This is a suit in replevin for two calves. It was begun in a justice’s court, appealed after trial from there to the circuit court, where plaintiff recovered, and then appealed to this court by defendant.
Plaintiff and defendant occupied adjoining parts of the same farm. Plaintiff grazed his cattle, consisting of the two calves in controversy and one other calf and two cows, in a small pasture adjoining defendant’s meadow and from August until December they had gone from the pasture into the meadow without hindrance, 'the fence being insufficient at all times to turn stock. On the first of December, defendant found all of said cattle on his meadow, took them up and notified plaintiff that he had done so.
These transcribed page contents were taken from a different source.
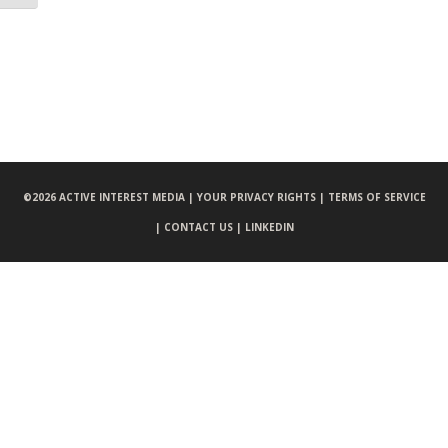
©
2026 ACTIVE INTEREST MEDIA |
YOUR PRIVACY RIGHTS |
TERMS OF SERVICE
|
CONTACT US |
LINKEDIN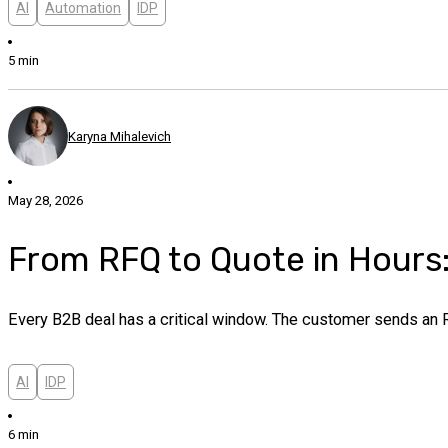
AI
Automation
IDP
5 min
Karyna Mihalevich
May 28, 2026
From RFQ to Quote in Hour
Every B2B deal has a critical window. The customer sends an R
AI
IDP
6 min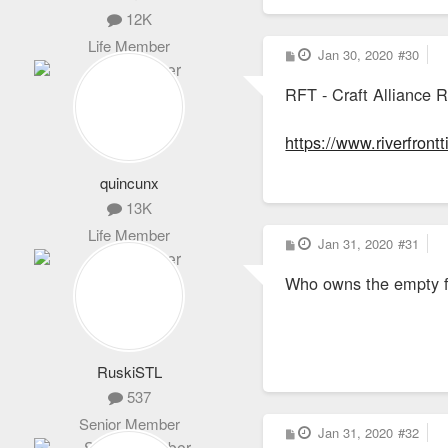
12K
Life Member
P
Jan 30, 2020
#30
o
s
RFT - Craft Alliance 
t
https://www.riverfront
quincunx
13K
Life Member
P
Jan 31, 2020
#31
o
s
Who owns the empty fie
t
RuskiSTL
537
Senior Member
P
Jan 31, 2020
#32
o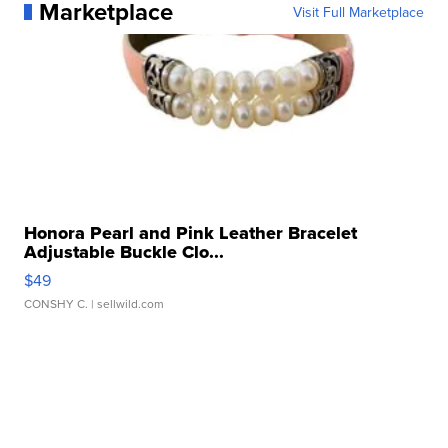
Marketplace
Visit Full Marketplace
Honora Pearl and Pink Leather Bracelet
Adjustable Buckle Clo...
$49
CONSHY C.
| sellwild.com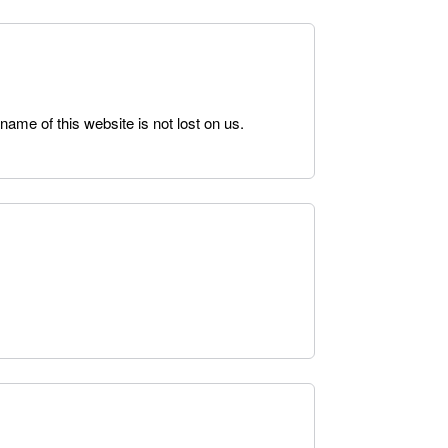
 name of this website is not lost on us.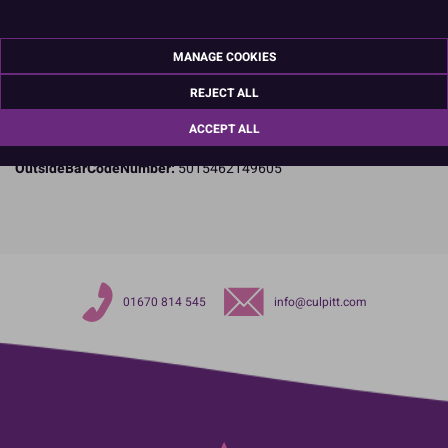
Specifications
Name and Address:
Culpitt Ltd
MANAGE COOKIES
Jubilee Industrial Estate
Ashington
REJECT ALL
Northumberland
NE63 8UQ
ACCEPT ALL
TariffCode:
34060000
OutsideBarCodeNumber:
5015462149605
01670 814 545
info@culpitt.com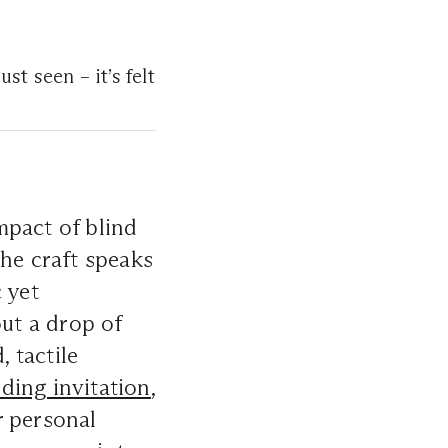
st seen – it’s felt
mpact of blind
the craft speaks
 yet
out a drop of
, tactile
ding invitation
,
r personal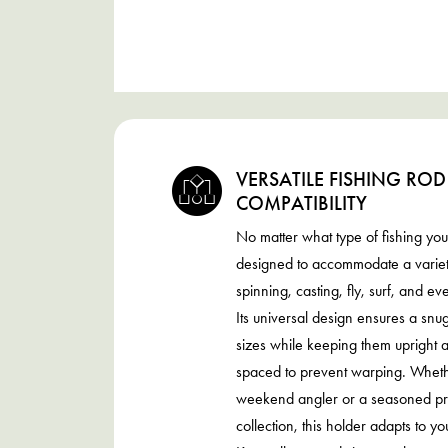
VERSATILE FISHING ROD
COMPATIBILITY
No matter what type of fishing you 
designed to accommodate a variety
spinning, casting, fly, surf, and ev
Its universal design ensures a snug 
sizes while keeping them upright 
spaced to prevent warping. Wheth
weekend angler or a seasoned pro
collection, this holder adapts to y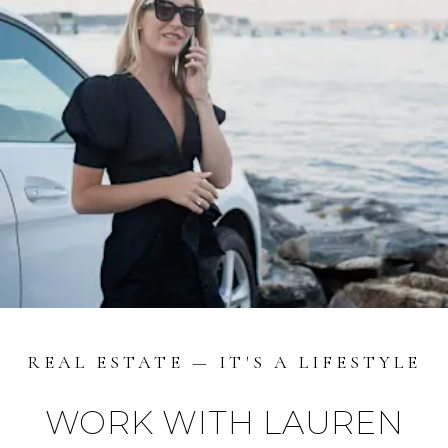
REAL ESTATE — IT'S A LIFESTYLE
WORK WITH LAUREN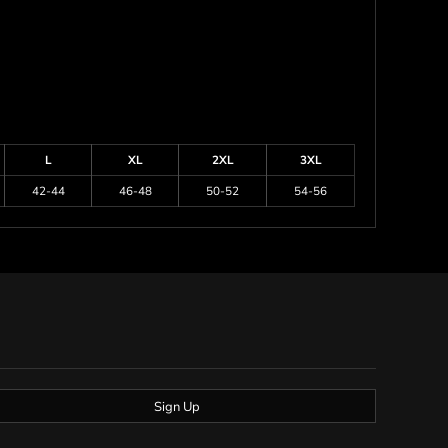
L
XL
2XL
3XL
42-44
46-48
50-52
54-56
Sign Up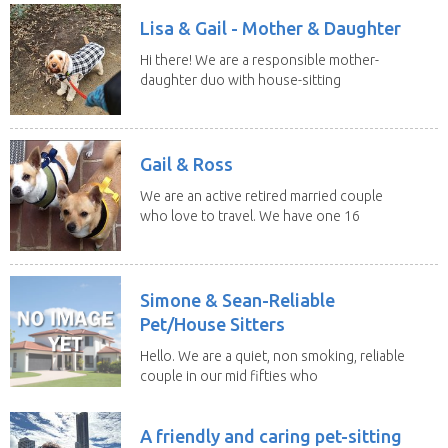
Lisa & Gail - Mother & Daughter
Hi there! We are a responsible mother-
daughter duo with house-sitting
experience and adore...
Gail & Ross
We are an active retired married couple
who love to travel. We have one 16
yo Jack...
Simone & Sean-Reliable
Pet/House Sitters
Hello. We are a quiet, non smoking, reliable
couple in our mid fifties who
have experience...
A friendly and caring pet-sitting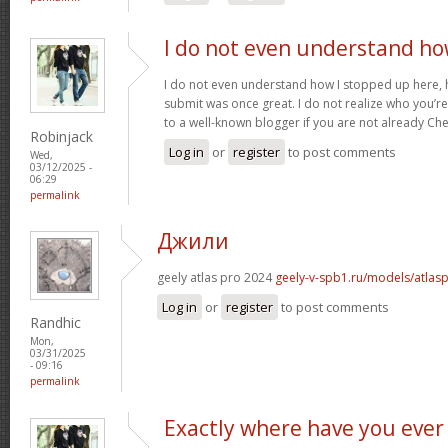
I do not even understand h
I do not even understand how I stopped up here, 
submit was once great. I do not realize who you’re 
to a well-known blogger if you are not already Ch
Robinjack
Log in
or
register
to post comments
Wed,
03/12/2025 -
06:29
permalink
Джили
geely atlas pro 2024
geely-v-spb1.ru/models/atlas
Log in
or
register
to post comments
Randhic
Mon,
03/31/2025
- 09:16
permalink
Exactly where have you ever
The latter went for his cattle and carried away all but the two calves. On the trial defendant claimed that plaintiff left them by agreement that defendant should retain them, until the damage done by all the cattle should be settled. This was denied by plaintiff. This suit was instituted on December 2, 1902, the day following that on which plaintiff went after the cattle. It was known to' both parties all the while that the cattle were trespassing on defendant’s meadow but it does not appear that any disagreement arose over the matter until December.
The farm in controversy belonged to the defendant and the plaintiff went into possession of the part mentioned under the following writing:
“Marceline, Mo., April 21, 1902.
“This is to certify that I, L. S. Curry, do hereby permit Chas. Adair to move on what is known as the *581Bradley place, to-wit: E. half 1ST. W. 9-56-18, county of Chariton, State of Missouri, and to occupy the house and have the use of all fruit on or in orchard, have half acre for garden, have all the little pasture east and the' little field east of pasture all for pasture only, and to have the use and control of same until on or before December 1, 1902, or till such time as he may obtain possession of the place this day sold to him by me.
“C. L. Adair,
“L. S. Curry.”
It was agreed that the law restraining stock from' running at large was in force in the county.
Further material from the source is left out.